Work instruction
If a line of the records holds the word "section", copy it out.

Document structure recognition data

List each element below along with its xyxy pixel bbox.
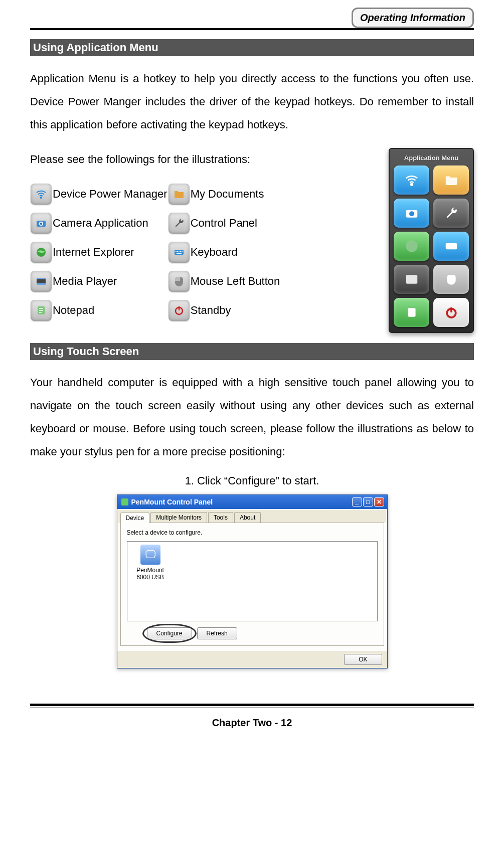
close-button[interactable]: ✕ [374,497,384,507]
app-menu-paragraph: Application Menu is a hotkey to help you… [30,67,474,137]
step-1-text: 1. Click “Configure” to start. [30,474,474,487]
label-control-panel: Control Panel [190,212,281,234]
tile-media-icon[interactable] [394,265,429,294]
tile-wrench-icon[interactable] [433,199,469,228]
label-camera-application: Camera Application [52,212,168,234]
svg-point-0 [41,197,42,198]
tile-keyboard-icon[interactable] [433,232,469,261]
penmount-dialog: PenMount Control Panel _ □ ✕ Device Mult… [117,494,388,668]
maximize-button[interactable]: □ [363,497,373,507]
icon-legend-table: Device Power Manager My Documents Camera… [30,176,280,328]
svg-rect-9 [180,251,181,252]
wrench-icon [169,213,190,234]
svg-rect-5 [175,250,184,255]
configure-button[interactable]: Configure [147,627,192,639]
tile-wifi-icon[interactable] [394,165,429,195]
application-menu-panel-title: Application Menu [394,152,469,165]
ok-button[interactable]: OK [344,654,382,665]
folder-icon [169,184,190,205]
svg-point-21 [411,183,413,185]
illustrations-lead: Please see the followings for the illust… [30,148,374,171]
dialog-app-icon [121,498,128,505]
keyboard-icon [169,242,190,263]
header-badge: Operating Information [352,8,474,28]
globe-icon [31,242,52,263]
footer-rule-thin [30,708,474,708]
svg-point-3 [40,223,42,225]
svg-rect-14 [37,283,46,285]
tile-power-icon[interactable] [433,298,469,327]
device-list[interactable]: 🖵 PenMount 6000 USB [127,541,378,621]
device-item-label: PenMount 6000 USB [130,567,171,581]
svg-rect-27 [406,275,417,284]
page-footer: Chapter Two - 12 [30,717,474,729]
tile-globe-icon[interactable] [394,232,429,261]
section-title-app-menu: Using Application Menu [30,39,474,56]
refresh-button[interactable]: Refresh [197,627,237,639]
dialog-title: PenMount Control Panel [131,498,213,506]
svg-rect-28 [408,308,415,316]
section-title-touch-screen: Using Touch Screen [30,343,474,360]
touch-screen-paragraph: Your handheld computer is equipped with … [30,371,474,464]
tab-tools[interactable]: Tools [208,512,233,523]
dialog-hint: Select a device to configure. [127,529,378,536]
label-notepad: Notepad [52,299,168,321]
minimize-button[interactable]: _ [352,497,362,507]
label-my-documents: My Documents [190,183,281,205]
label-media-player: Media Player [52,270,168,292]
mouse-icon [169,271,190,292]
header-rule [30,28,474,30]
media-player-icon [31,271,52,292]
svg-rect-26 [445,243,457,249]
svg-point-23 [409,211,414,216]
label-internet-explorer: Internet Explorer [52,241,168,263]
dialog-tabs: Device Multiple Monitors Tools About [118,510,386,523]
tile-mouse-icon[interactable] [433,265,469,294]
footer-rule-thick [30,704,474,706]
wifi-icon [31,184,52,205]
monitor-icon: 🖵 [140,545,160,565]
svg-rect-11 [177,253,182,254]
svg-rect-7 [177,251,178,252]
notepad-icon [31,300,52,321]
camera-icon [31,213,52,234]
tile-camera-icon[interactable] [394,199,429,228]
tab-multiple-monitors[interactable]: Multiple Monitors [150,512,207,523]
label-mouse-left-button: Mouse Left Button [190,270,281,292]
label-standby: Standby [190,299,281,321]
device-item-penmount[interactable]: 🖵 PenMount 6000 USB [130,545,171,581]
power-icon [169,300,190,321]
label-device-power-manager: Device Power Manager [52,183,168,205]
svg-rect-13 [37,278,46,279]
tile-notepad-icon[interactable] [394,298,429,327]
svg-rect-6 [176,251,177,252]
svg-rect-10 [182,251,183,252]
svg-point-25 [406,240,417,252]
tile-folder-icon[interactable] [433,165,469,195]
application-menu-panel: Application Menu [389,148,474,333]
dialog-titlebar: PenMount Control Panel _ □ ✕ [117,495,387,509]
tab-about[interactable]: About [234,512,261,523]
svg-rect-8 [179,251,180,252]
label-keyboard: Keyboard [190,241,281,263]
tab-device[interactable]: Device [120,513,150,523]
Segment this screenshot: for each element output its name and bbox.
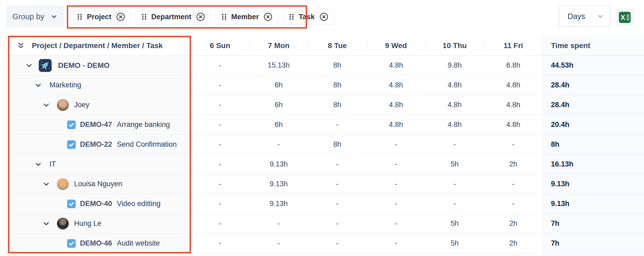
- member-label: Joey: [74, 101, 89, 109]
- drag-handle-icon[interactable]: [141, 13, 147, 21]
- chevron-down-icon[interactable]: [43, 101, 50, 109]
- group-by-chips: ProjectDepartmentMemberTask: [71, 9, 334, 25]
- export-excel-button[interactable]: X: [615, 9, 634, 26]
- member-avatar: [57, 218, 69, 230]
- groupby-chip-project[interactable]: Project: [71, 9, 131, 25]
- time-spent-total: [543, 253, 644, 256]
- time-spent-total: 8h: [543, 135, 644, 154]
- groupby-chip-department[interactable]: Department: [136, 9, 211, 25]
- total-column-header: Time spent: [543, 36, 644, 55]
- department-label: IT: [49, 160, 56, 168]
- group-by-button[interactable]: Group by: [6, 6, 64, 28]
- task-key[interactable]: DEMO-22: [80, 140, 112, 149]
- time-cell: -: [191, 234, 249, 253]
- time-cell: 5h: [425, 214, 484, 233]
- drag-handle-icon[interactable]: [77, 13, 83, 21]
- task-type-checkbox-icon: [67, 239, 76, 248]
- time-spent-total: 44.53h: [543, 56, 644, 75]
- tree-cell-member: Hung Le: [8, 214, 191, 233]
- time-cell: 8h: [308, 95, 367, 115]
- chip-label: Project: [87, 13, 112, 21]
- day-cells: ----5h2h: [191, 214, 543, 233]
- svg-text:X: X: [620, 13, 625, 21]
- drag-handle-icon[interactable]: [221, 13, 227, 21]
- time-cell: -: [367, 154, 425, 174]
- day-cells: -6h-4.8h4.8h4.8h: [191, 115, 543, 134]
- task-key[interactable]: DEMO-40: [80, 200, 112, 208]
- chip-label: Department: [151, 13, 191, 21]
- table-body: DEMO - DEMO-15.13h8h4.8h9.8h6.8h44.53hMa…: [8, 56, 644, 256]
- column-header-mon: 7 Mon: [249, 36, 308, 55]
- time-cell: -: [308, 234, 367, 253]
- task-key[interactable]: DEMO-47: [80, 121, 112, 129]
- time-cell: 6h: [249, 95, 308, 115]
- time-cell: -: [191, 174, 249, 194]
- task-type-checkbox-icon: [67, 200, 76, 208]
- chip-label: Task: [299, 13, 315, 21]
- time-cell: 2h: [484, 214, 543, 233]
- tree-column-header: Project / Department / Member / Task: [8, 36, 191, 55]
- day-cells: [191, 253, 543, 256]
- time-cell: 4.8h: [484, 95, 543, 115]
- remove-chip-icon[interactable]: [196, 12, 205, 22]
- time-spent-total: 7h: [543, 214, 644, 233]
- collapse-all-icon[interactable]: [17, 42, 25, 50]
- table-row: Joey-6h8h4.8h4.8h4.8h28.4h: [8, 95, 644, 115]
- chevron-down-icon[interactable]: [43, 180, 50, 188]
- table-header-row: Project / Department / Member / Task 6 S…: [8, 36, 644, 56]
- day-column-headers: 6 Sun7 Mon8 Tue9 Wed10 Thu11 Fri: [191, 36, 543, 55]
- time-cell: 4.8h: [425, 75, 484, 95]
- toolbar: Group by ProjectDepartmentMemberTask Day…: [0, 0, 644, 36]
- time-cell: 4.8h: [425, 115, 484, 134]
- chevron-down-icon: [597, 13, 604, 20]
- tree-cell-task: DEMO-46Audit website: [8, 234, 191, 253]
- task-type-checkbox-icon: [67, 121, 76, 129]
- chevron-down-icon[interactable]: [34, 82, 42, 89]
- column-header-thu: 10 Thu: [425, 36, 484, 55]
- column-header-fri: 11 Fri: [484, 36, 543, 55]
- task-key[interactable]: DEMO-46: [80, 239, 112, 247]
- time-cell: 4.8h: [367, 115, 425, 134]
- table-row: Hung Le----5h2h7h: [8, 214, 644, 234]
- column-header-wed: 9 Wed: [367, 36, 425, 55]
- table-row: DEMO-40Video editting-9.13h----9.13h: [8, 194, 644, 214]
- day-cells: -6h8h4.8h4.8h4.8h: [191, 95, 543, 115]
- chevron-down-icon[interactable]: [34, 161, 42, 168]
- day-cells: -9.13h--5h2h: [191, 154, 543, 174]
- chevron-down-icon[interactable]: [25, 62, 33, 69]
- time-cell: -: [191, 154, 249, 174]
- groupby-chip-member[interactable]: Member: [216, 9, 279, 25]
- time-cell: -: [249, 234, 308, 253]
- time-cell: 8h: [308, 75, 367, 95]
- time-spent-total: 9.13h: [543, 174, 644, 194]
- time-cell: 4.8h: [367, 95, 425, 115]
- time-cell: 4.8h: [484, 75, 543, 95]
- task-summary: Audit website: [117, 239, 160, 247]
- period-select[interactable]: Days: [559, 6, 611, 27]
- timesheet-table: Project / Department / Member / Task 6 S…: [8, 36, 644, 256]
- chevron-down-icon[interactable]: [43, 220, 50, 227]
- time-spent-total: 7h: [543, 234, 644, 253]
- time-cell: 8h: [308, 56, 367, 75]
- groupby-chip-task[interactable]: Task: [283, 9, 334, 25]
- time-cell: -: [425, 194, 484, 214]
- tree-cell-member: Joey: [8, 95, 191, 115]
- day-cells: -6h8h4.8h4.8h4.8h: [191, 75, 543, 95]
- time-cell: 4.8h: [367, 75, 425, 95]
- drag-handle-icon[interactable]: [289, 13, 294, 21]
- task-summary: Arrange banking: [117, 121, 170, 129]
- tree-header-label: Project / Department / Member / Task: [32, 41, 163, 50]
- time-cell: -: [308, 214, 367, 233]
- time-spent-total: 9.13h: [543, 194, 644, 214]
- time-cell: -: [484, 174, 543, 194]
- remove-chip-icon[interactable]: [116, 12, 125, 22]
- time-cell: -: [191, 95, 249, 115]
- remove-chip-icon[interactable]: [263, 12, 273, 22]
- time-cell: 6.8h: [484, 56, 543, 75]
- remove-chip-icon[interactable]: [319, 12, 329, 22]
- column-header-sun: 6 Sun: [191, 36, 249, 55]
- time-cell: 2h: [484, 154, 543, 174]
- time-cell: 4.8h: [367, 56, 425, 75]
- day-cells: -9.13h----: [191, 174, 543, 194]
- time-spent-total: 20.4h: [543, 115, 644, 134]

Expected output
section-title-app-menu: Using Application Menu [30,39,474,56]
section-title-touch-screen: Using Touch Screen [30,343,474,360]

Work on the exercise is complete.